For comparison purposes, the transition lines of the RSGo based on the original factors were superimposed on RSGm with the stope stability state boundaries determined from the database with the Modified Stability Graph number factors. The results indicate non-significant difference between the Original and Modified Stability Graph number factors.
Comparison between the Stability Graph variations (Figure 8) indicates that the transition lines are affected by the database size and quality rather than the stability number adjustment factors. This observation is supported by the difference in stope stability state boundaries shown in Figure 5(a,b). This observation is significant and explains that differences between the boundaries of the two graphs in Figure 5 are due to the number of case histories rather than differences between the Orginal and Modified Stability Graph number factors.

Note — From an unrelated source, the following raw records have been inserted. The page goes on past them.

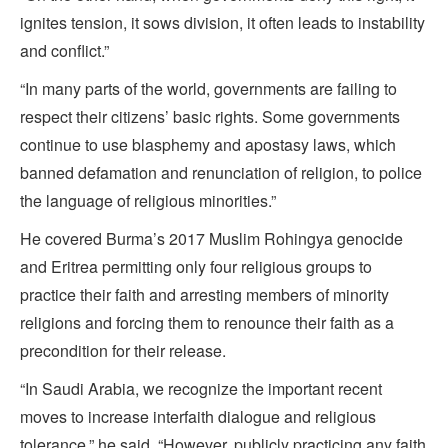
ignites tension, it sows division, it often leads to instability
and conflict.”
“In many parts of the world, governments are failing to
respect their citizens’ basic rights. Some governments
continue to use blasphemy and apostasy laws, which
banned defamation and renunciation of religion, to police
the language of religious minorities.”
He covered Burma’s 2017 Muslim Rohingya genocide
and Eritrea permitting only four religious groups to
practice their faith and arresting members of minority
religions and forcing them to renounce their faith as a
precondition for their release.
“In Saudi Arabia, we recognize the important recent
moves to increase interfaith dialogue and religious
tolerance,” he said. “However, publicly practicing any faith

The revision of the ESG database, conversion between the original and modified stability number factors, and application of logistic regression methods have enabled the establishment of a consistent database comprising data from both the extended and modified stability graph databases for future applications.
The authors suggest caution that the conclusion that there is no significant difference between the Original and Modified Stability Graph factors may be due to the fact that the databases were bias towards relaxed surfaces, a condition that could mask the impact of high stress stope surfaces, for example, from causing a difference between the Original and Modified Stability Graph number factors.